Many years later, long after Sidi Abu-Kanaka’s death, when the land around Nashawy had become green and thickly populated, the government decided that the time had come to build a canal to serve the farmers of the area. The work began soon enough and the canal proceeded quickly, past Lataifa, all the way down the road, and everyone was glad, for the area had long needed better irrigation. But when the canal reached Nashawy the villagers discovered that a calamity was in the offing, for if it went ahead as the engineers had planned, it would go directly through their cemetery. Everybody was horrified at the thought of disturbing the dead and the elders of the village went to see the government authorities to beg them to change the route. But their complaints only made the effendis impatient; they shut their doors upon the village shaikhs, saying that the canal would have to go on in a straight line, just as it was drawn in the plan.

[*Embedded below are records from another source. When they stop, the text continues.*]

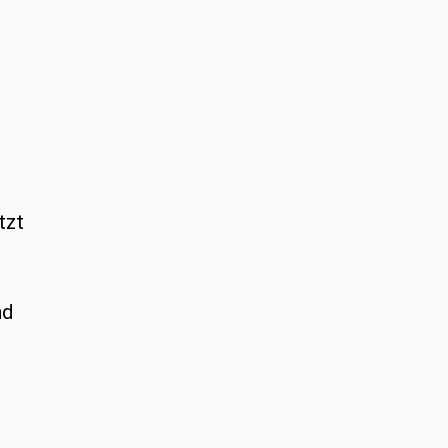
tzt
nd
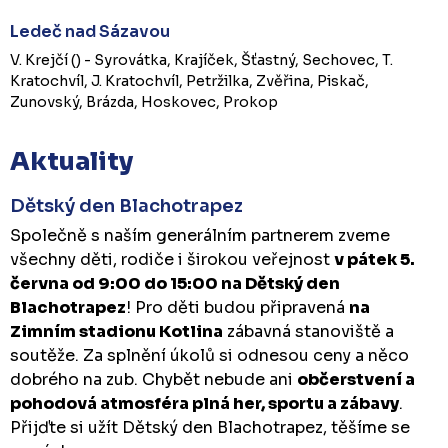
Ledeč nad Sázavou
V. Krejčí () - Syrovátka, Krajíček, Šťastný, Sechovec, T.
Kratochvíl, J. Kratochvíl, Petržilka, Zvěřina, Piskač,
Zunovský, Brázda, Hoskovec, Prokop
Aktuality
Dětský den Blachotrapez
Společně s naším generálním partnerem zveme
všechny děti, rodiče i širokou veřejnost
v pátek 5.
června od 9:00 do 15:00 na Dětský den
Blachotrapez
! Pro děti budou připravená
na
Zimním stadionu Kotlina
zábavná stanoviště a
soutěže. Za splnění úkolů si odnesou ceny a něco
dobrého na zub. Chybět nebude ani
občerstvení a
pohodová atmosféra plná her, sportu a zábavy
.
Přijďte si užít Dětský den Blachotrapez, těšíme se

So the villagers had watched with heavy hearts as the canal ploughed through their graveyard. Then one morning the workmen, to their utter astonishment, came upon a grave that would not yield to their spades; they hammered at it, for days and days, all of them together, but the grave had turned to rock, and no matter how hard they tried they couldn’t make the slightest dent in it. When all their efforts failed, the engineers and the big effendis tried to do what they could, but it was to no purpose — they still weren’t able to make the least impression on the tomb. At last, realizing that their efforts were in vain, they spoke to the village shaikhs, and upon learning that it was the tomb of Sidi Abu-Kanaka that had thwarted them, they went to his descendants and begged them to open the vault if they could.
‘By all means,’ the Sidi’s grandson said, ‘we are at your service,’ and at his touch the tomb opened quite easily. Then all the people who had gathered there saw for themselves, what they would never have believed otherwise: that the Sidi’s body was still whole and incorrupt, and that instead of being affected by the decay of time, it was giving off a beautiful, perfumed smell.